# PROBLEM STATEMENT:
Your response should be a copy of each line in the listing below that includes the word "القلب".

# EXCERPTED RECORDS:
##############################
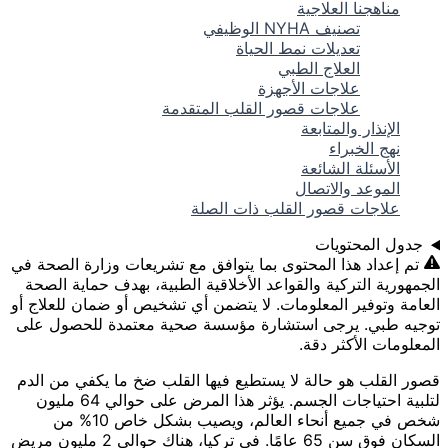
مناهجنا العلاجية
تصنيف NYHA الوظيفي
تعديلات نمط الحياة
العلاج الطبي
علاجات الأجهزة
علاجات قصور القلب المتقدمة
الإنذار والمتابعة
نهج الخبراء
الأسئلة الشائعة
الموعد والاتصال
علاجات قصور القلب ذات الصلة
جدول المحتويات
تم إعداد هذا المحتوى بما يتوافق مع تشريعات وزارة الصحة في
الجمهورية التركية والقواعد الأخلاقية الطبية، بهدف حماية الصحة
العامة وتوفير المعلومات. لا يتضمن أي تشخيص أو ضمان للعلاج أو
توجيه طبي. يرجى استشارة مؤسسة صحية معتمدة للحصول على
المعلومات الأكثر دقة.
قصور القلب هو حالة لا يستطيع فيها القلب ضخ ما يكفي من الدم
لتلبية احتياجات الجسم. يؤثر هذا المرض على حوالي 64 مليون
شخص في جميع أنحاء العالم، ويصيب بشكل خاص 10% من
السكان فوق سن 65 عامًا. في تركيا، هناك حوالي 2 مليون مريض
##############################
# TASK SOLUTION:
علاجات قصور القلب المتقدمة
علاجات قصور القلب ذات الصلة
قصور القلب هو حالة لا يستطيع فيها القلب ضخ ما يكفي من الدم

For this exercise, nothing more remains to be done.